# What you will do:
Could you restate word for word every line from the one containing "szczególnie istotne w" to the end of the data below, pictures excluded?

Stored records
========================================================================

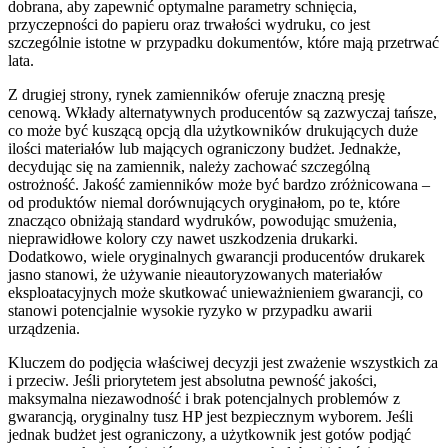
dobrana, aby zapewnić optymalne parametry schnięcia,
przyczepności do papieru oraz trwałości wydruku, co jest
szczególnie istotne w przypadku dokumentów, które mają przetrwać
lata.
Z drugiej strony, rynek zamienników oferuje znaczną presję
cenową. Wkłady alternatywnych producentów są zazwyczaj tańsze,
co może być kuszącą opcją dla użytkowników drukujących duże
ilości materiałów lub mających ograniczony budżet. Jednakże,
decydując się na zamiennik, należy zachować szczególną
ostrożność. Jakość zamienników może być bardzo zróżnicowana –
od produktów niemal dorównujących oryginałom, po te, które
znacząco obniżają standard wydruków, powodując smużenia,
nieprawidłowe kolory czy nawet uszkodzenia drukarki.
Dodatkowo, wiele oryginalnych gwarancji producentów drukarek
jasno stanowi, że używanie nieautoryzowanych materiałów
eksploatacyjnych może skutkować unieważnieniem gwarancji, co
stanowi potencjalnie wysokie ryzyko w przypadku awarii
urządzenia.
Kluczem do podjęcia właściwej decyzji jest zważenie wszystkich za
i przeciw. Jeśli priorytetem jest absolutna pewność jakości,
maksymalna niezawodność i brak potencjalnych problemów z
gwarancją, oryginalny tusz HP jest bezpiecznym wyborem. Jeśli
jednak budżet jest ograniczony, a użytkownik jest gotów podjąć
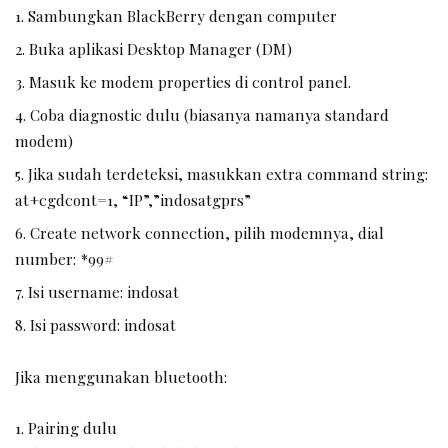
Sambungkan BlackBerry dengan computer
Buka aplikasi Desktop Manager (DM)
Masuk ke modem properties di control panel.
Coba diagnostic dulu (biasanya namanya standard
modem)
Jika sudah terdeteksi, masukkan extra command string:
at+cgdcont=1, “IP”,”indosatgprs”
Create network connection, pilih modemnya, dial
number: *99#
Isi username: indosat
Isi password: indosat
Jika menggunakan bluetooth:
1. Pairing dulu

========================================================================

# Solution:
szczególnie istotne w przypadku dokumentów, które mają przetrwać
lata.
Z drugiej strony, rynek zamienników oferuje znaczną presję
cenową. Wkłady alternatywnych producentów są zazwyczaj tańsze,
co może być kuszącą opcją dla użytkowników drukujących duże
ilości materiałów lub mających ograniczony budżet. Jednakże,
decydując się na zamiennik, należy zachować szczególną
ostrożność. Jakość zamienników może być bardzo zróżnicowana –
od produktów niemal dorównujących oryginałom, po te, które
znacząco obniżają standard wydruków, powodując smużenia,
nieprawidłowe kolory czy nawet uszkodzenia drukarki.
Dodatkowo, wiele oryginalnych gwarancji producentów drukarek
jasno stanowi, że używanie nieautoryzowanych materiałów
eksploatacyjnych może skutkować unieważnieniem gwarancji, co
stanowi potencjalnie wysokie ryzyko w przypadku awarii
urządzenia.
Kluczem do podjęcia właściwej decyzji jest zważenie wszystkich za
i przeciw. Jeśli priorytetem jest absolutna pewność jakości,
maksymalna niezawodność i brak potencjalnych problemów z
gwarancją, oryginalny tusz HP jest bezpiecznym wyborem. Jeśli
jednak budżet jest ograniczony, a użytkownik jest gotów podjąć
Sambungkan BlackBerry dengan computer
Buka aplikasi Desktop Manager (DM)
Masuk ke modem properties di control panel.
Coba diagnostic dulu (biasanya namanya standard
modem)
Jika sudah terdeteksi, masukkan extra command string:
at+cgdcont=1, “IP”,”indosatgprs”
Create network connection, pilih modemnya, dial
number: *99#
Isi username: indosat
Isi password: indosat
Jika menggunakan bluetooth:
1. Pairing dulu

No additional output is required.